Extracted page text data:
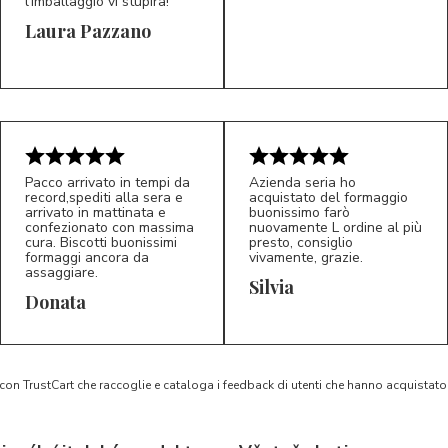
l’imballaggio vi stupirà!
Laura Pazzano
5/5
5/5
LP
M*
Pacco arrivato in tempi da
Azienda seria ho
record,spediti alla sera e
acquistato del formaggio
arrivato in mattinata e
buonissimo farò
confezionato con massima
nuovamente L ordine al più
cura. Biscotti buonissimi
presto, consiglio
formaggi ancora da
vivamente, grazie.
assaggiare.
Silvia
5/5
5/5
D*
S*
Donata
 con TrustCart che raccoglie e cataloga i feedback di utenti che hanno acquista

_Work request_
Take every line from the data above that holds "arrivato" and copy it out.

_Answer to this problem_
Pacco arrivato in tempi da
arrivato in mattinata e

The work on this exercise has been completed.